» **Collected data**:

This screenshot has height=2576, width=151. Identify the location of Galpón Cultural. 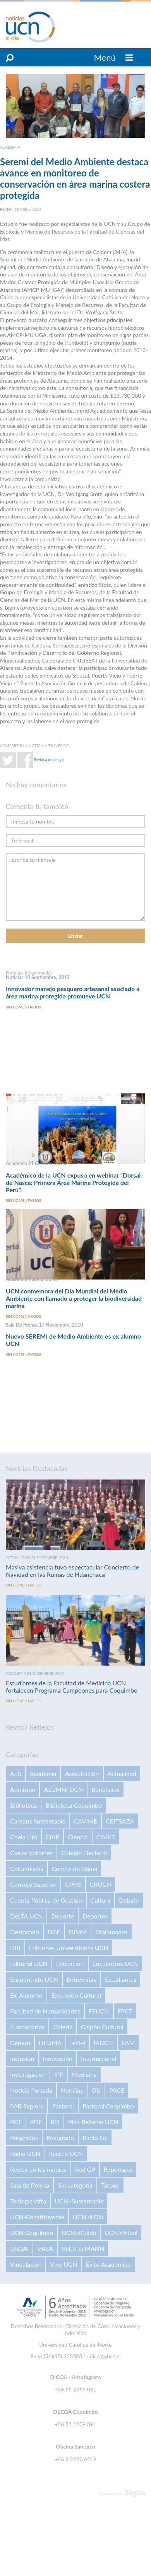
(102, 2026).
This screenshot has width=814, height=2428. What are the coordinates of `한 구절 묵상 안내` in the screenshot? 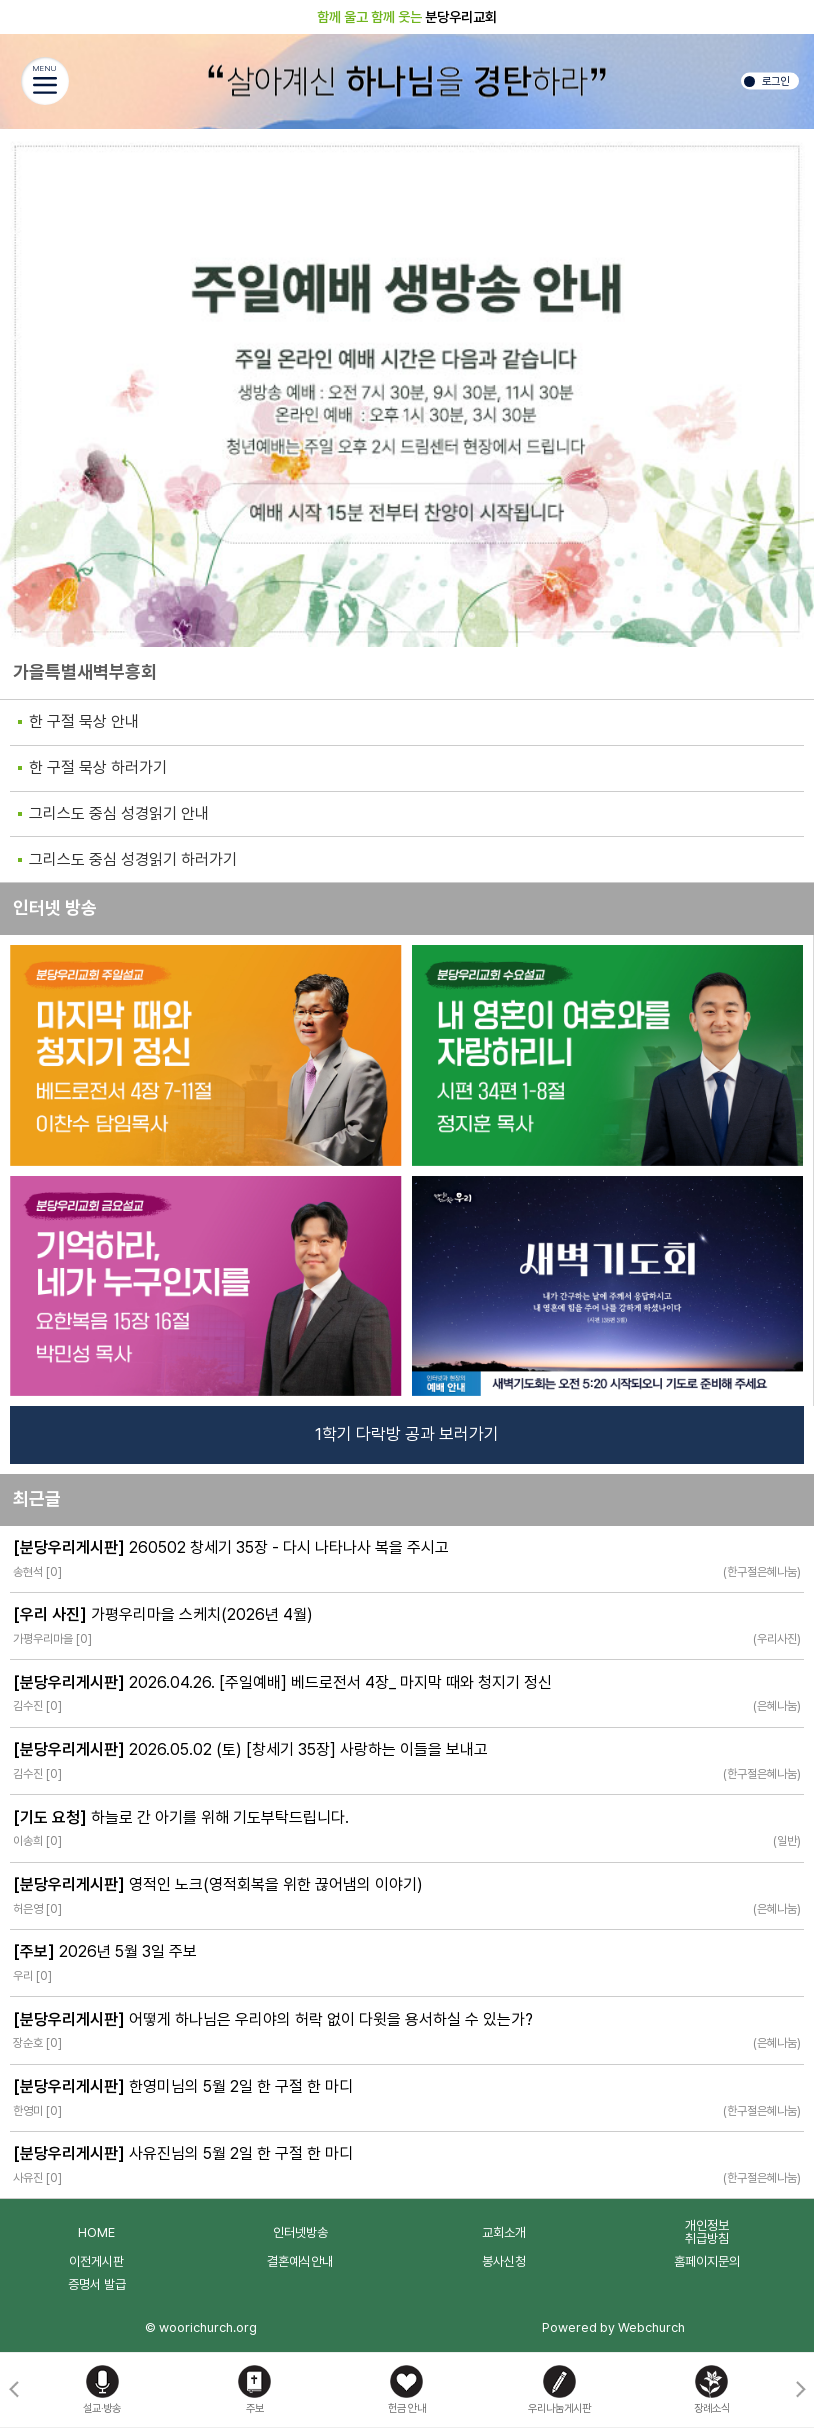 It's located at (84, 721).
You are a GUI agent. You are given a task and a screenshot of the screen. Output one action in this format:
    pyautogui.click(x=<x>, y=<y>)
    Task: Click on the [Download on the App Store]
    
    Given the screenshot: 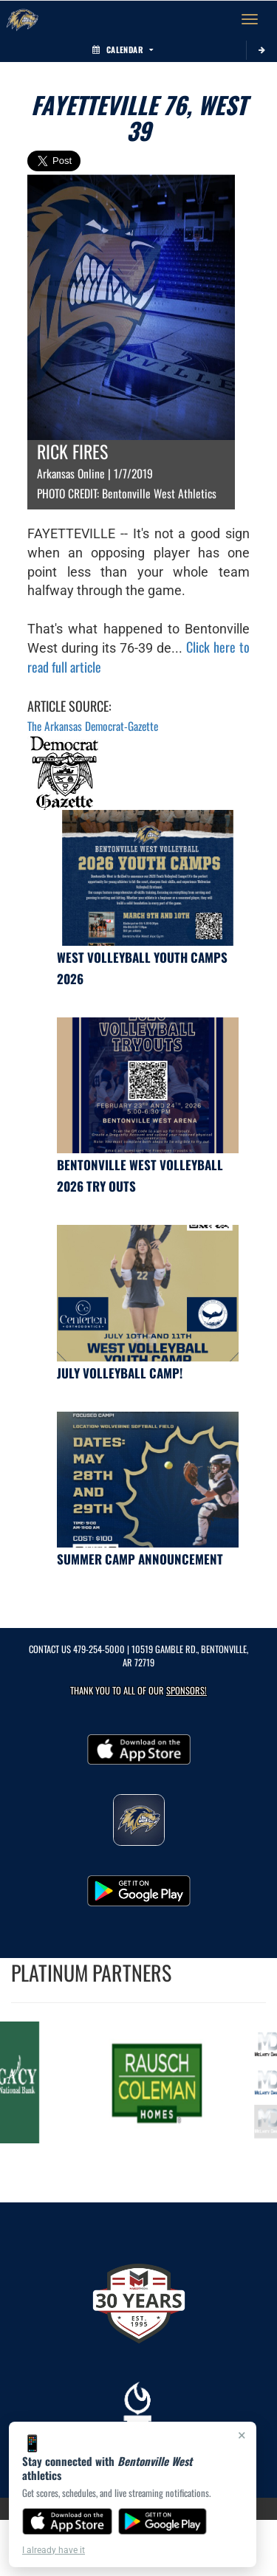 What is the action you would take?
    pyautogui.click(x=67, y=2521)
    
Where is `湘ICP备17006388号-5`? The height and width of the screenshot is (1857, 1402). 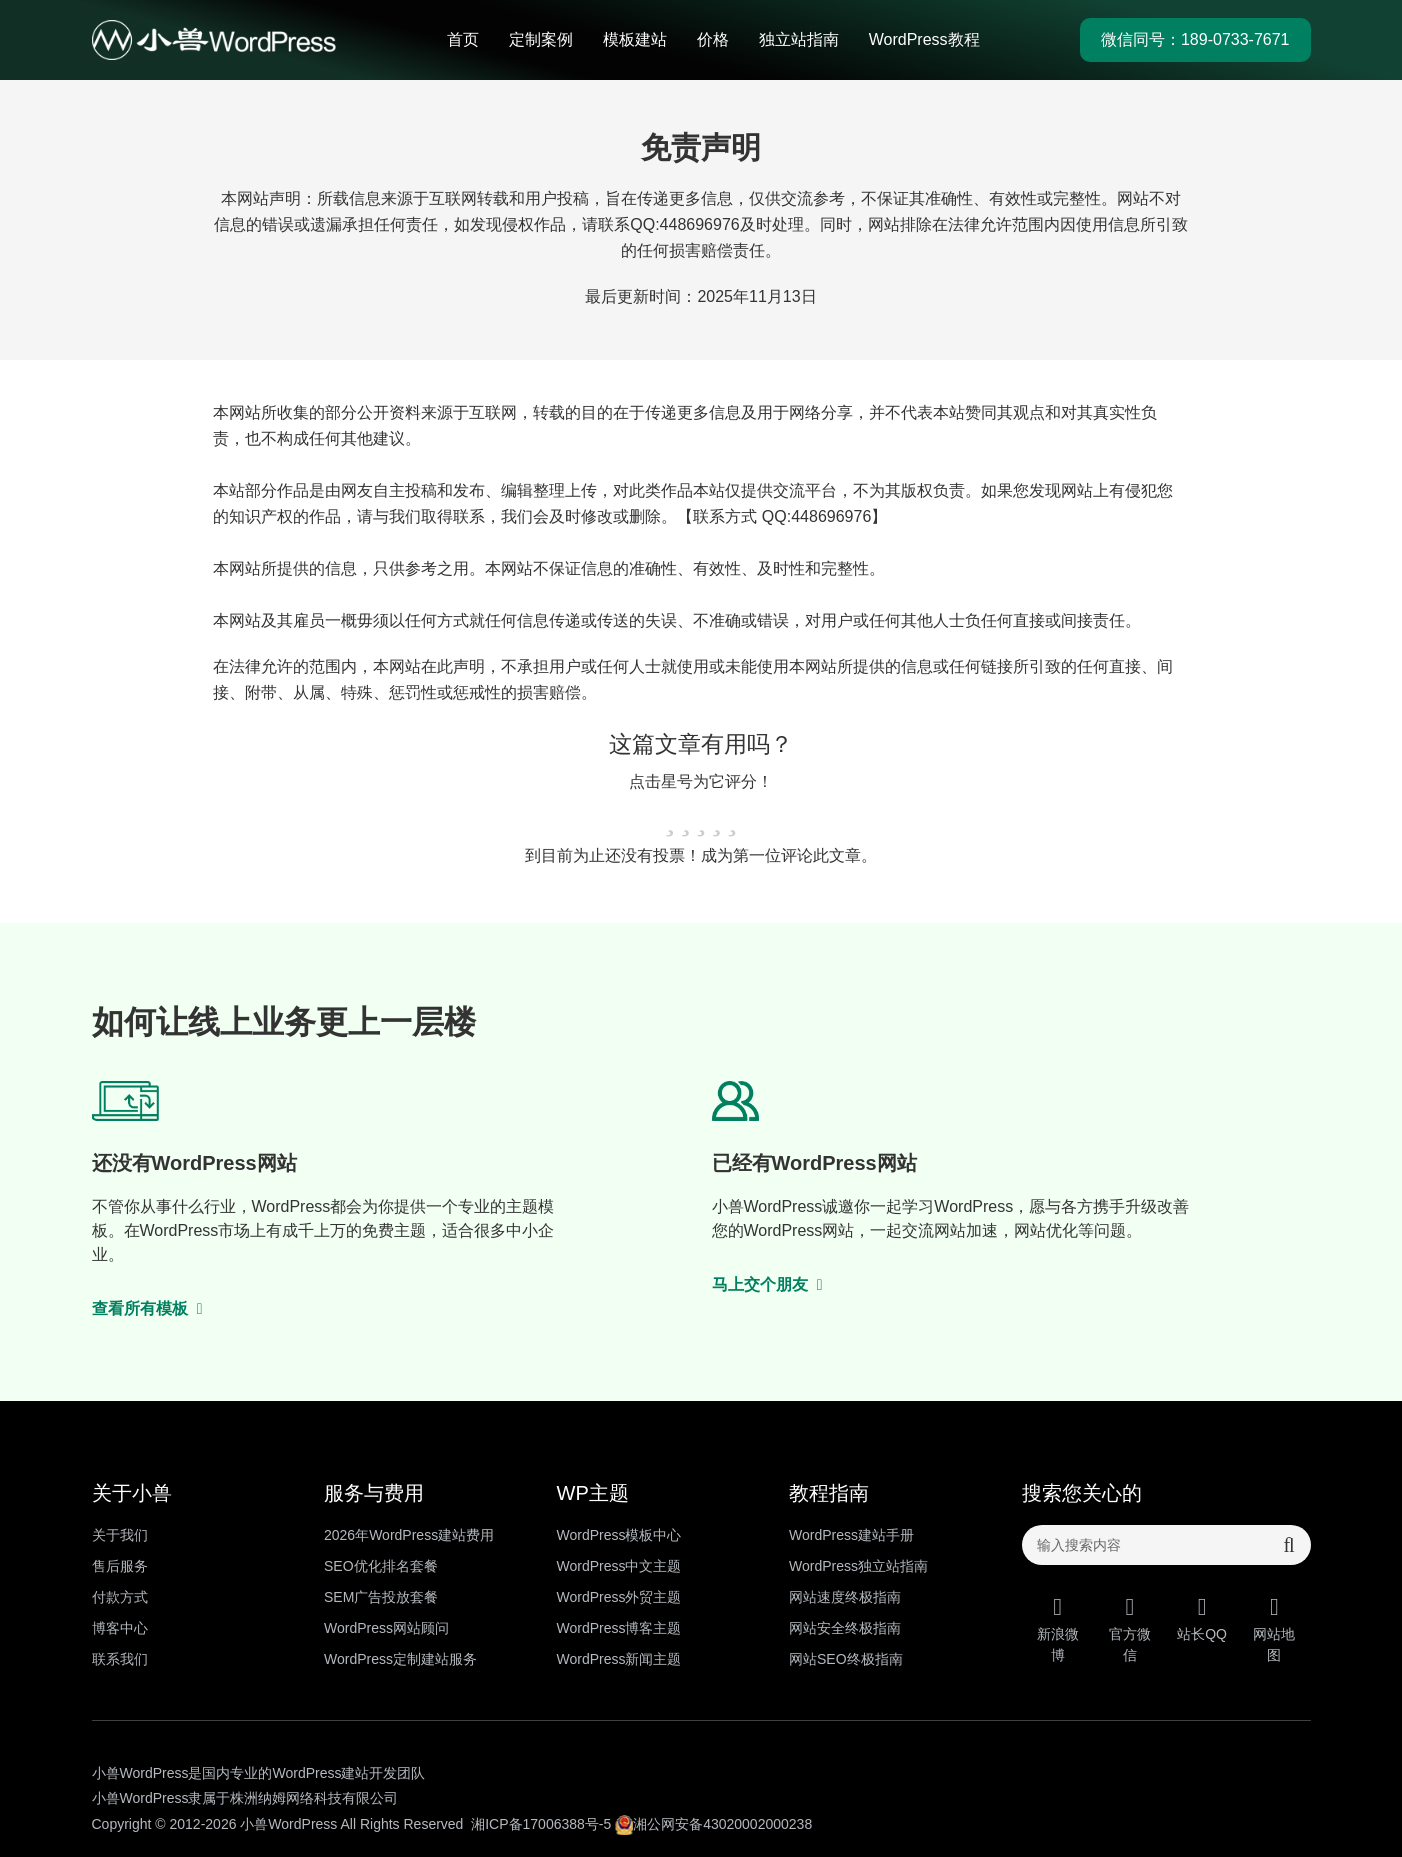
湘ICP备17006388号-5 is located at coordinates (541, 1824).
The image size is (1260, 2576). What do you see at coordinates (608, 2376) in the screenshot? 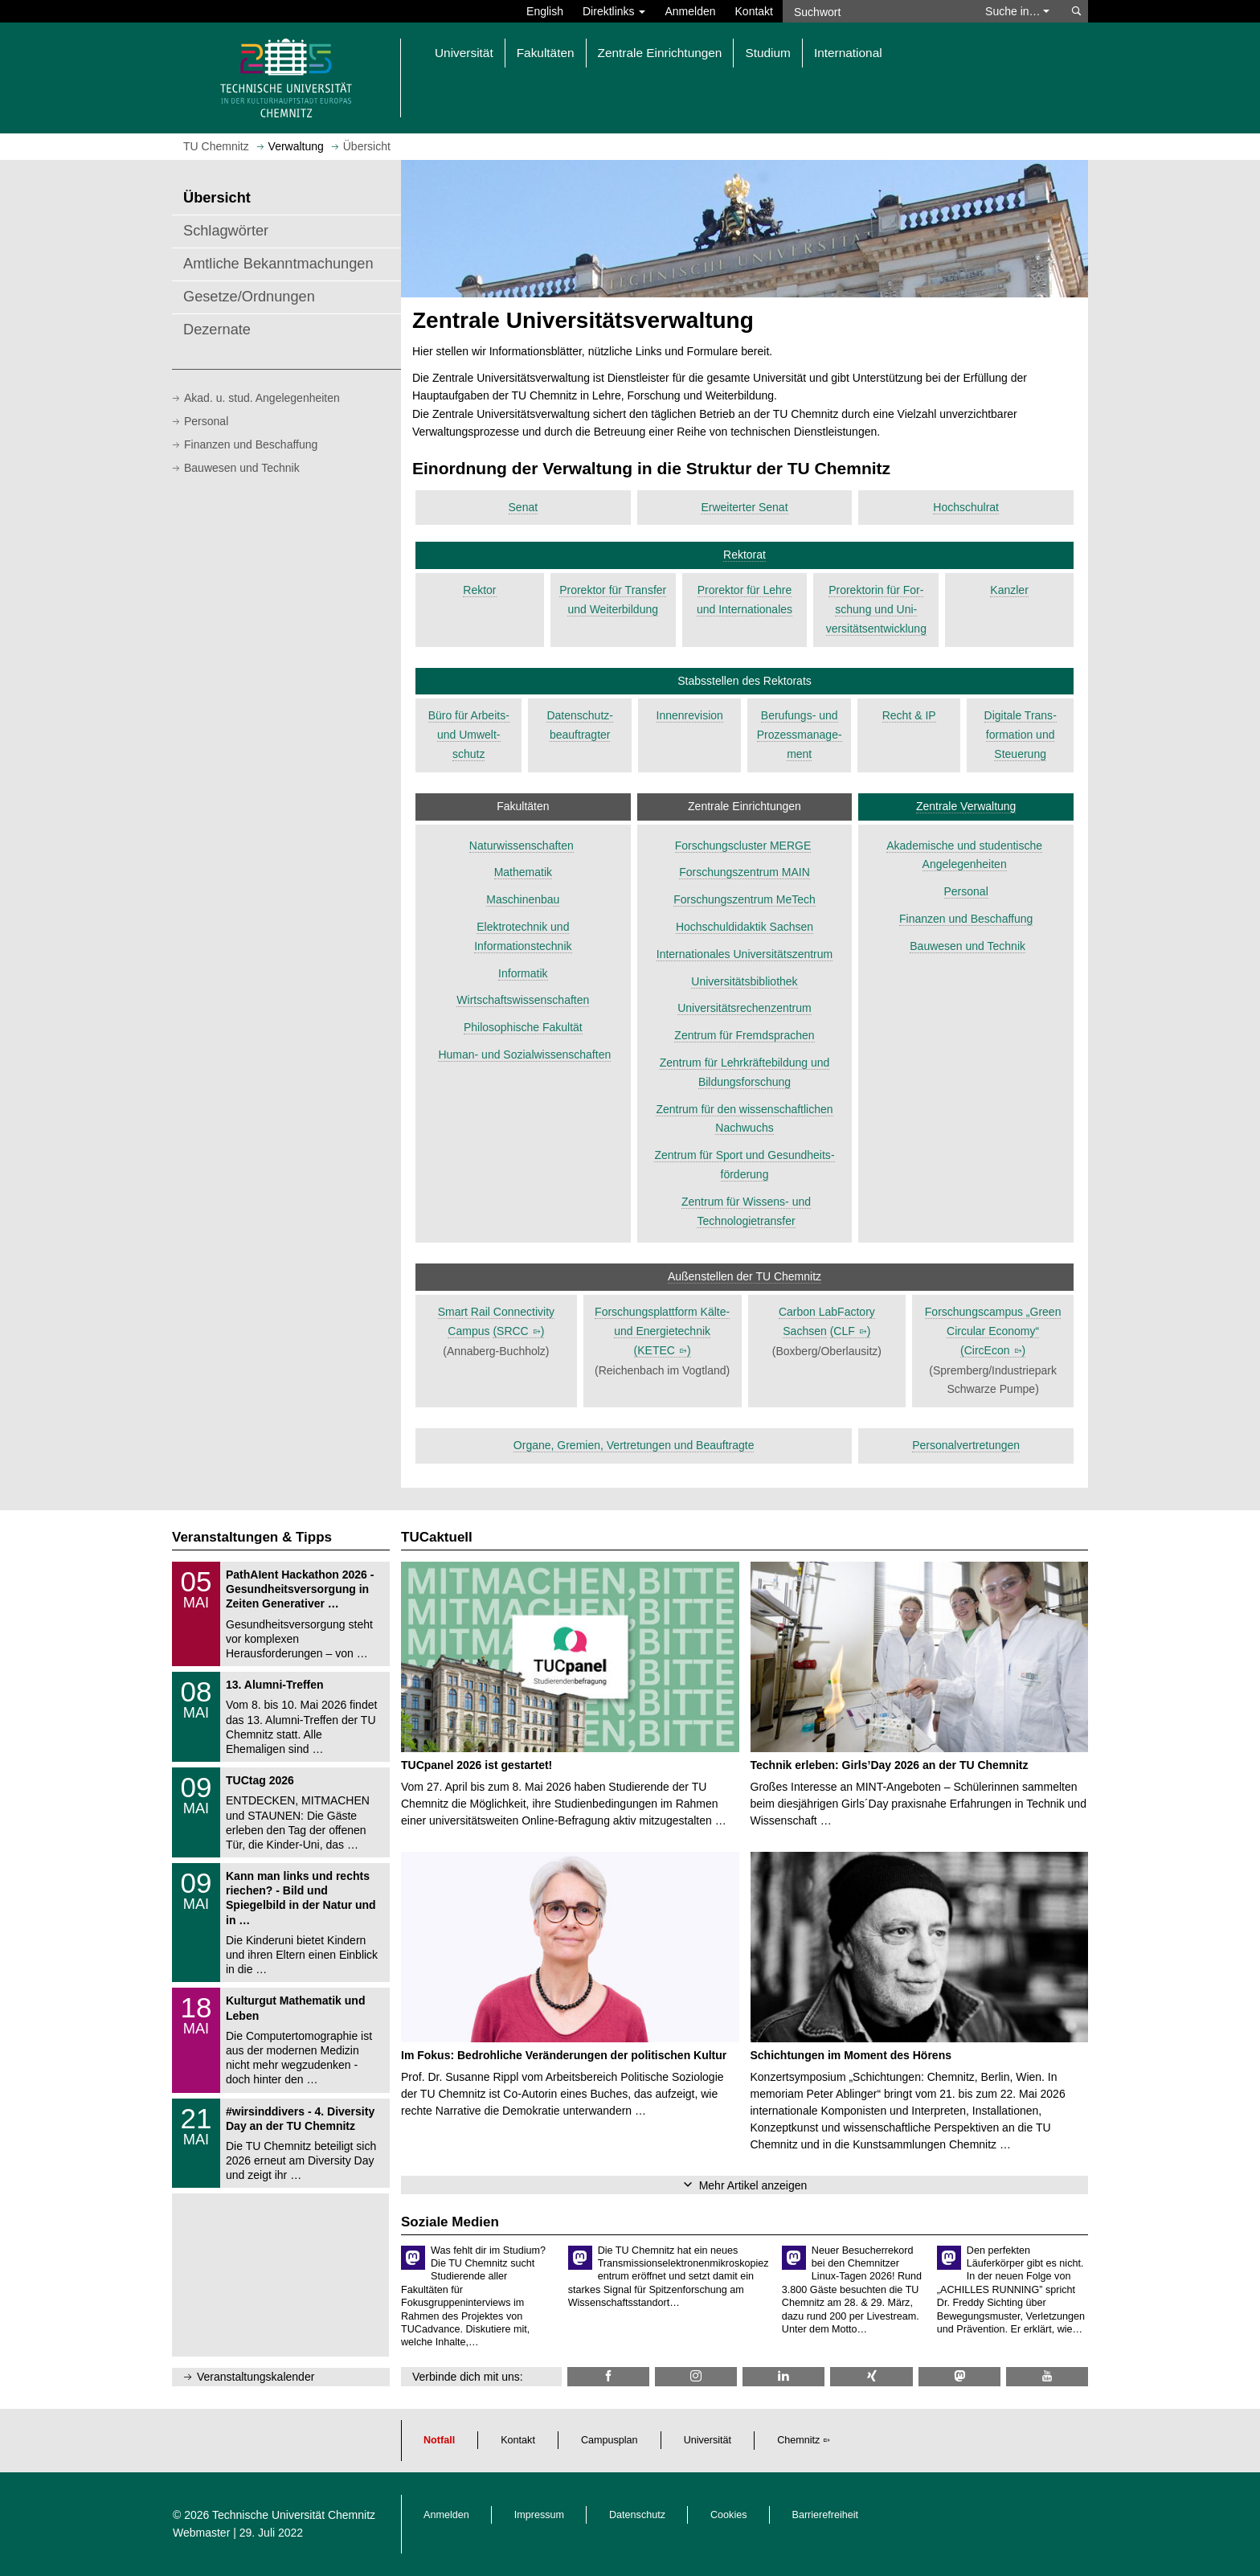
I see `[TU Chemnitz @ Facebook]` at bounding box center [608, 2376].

» **Task objective**:
Once you find the line containing "The image size", transcribe it and each line after it to the end of the records exactly, and leave out the pictures.

» **Response area**:
The image size is (1260, 2576). What do you see at coordinates (608, 2376) in the screenshot? 
I see `[TU Chemnitz @ Facebook]` at bounding box center [608, 2376].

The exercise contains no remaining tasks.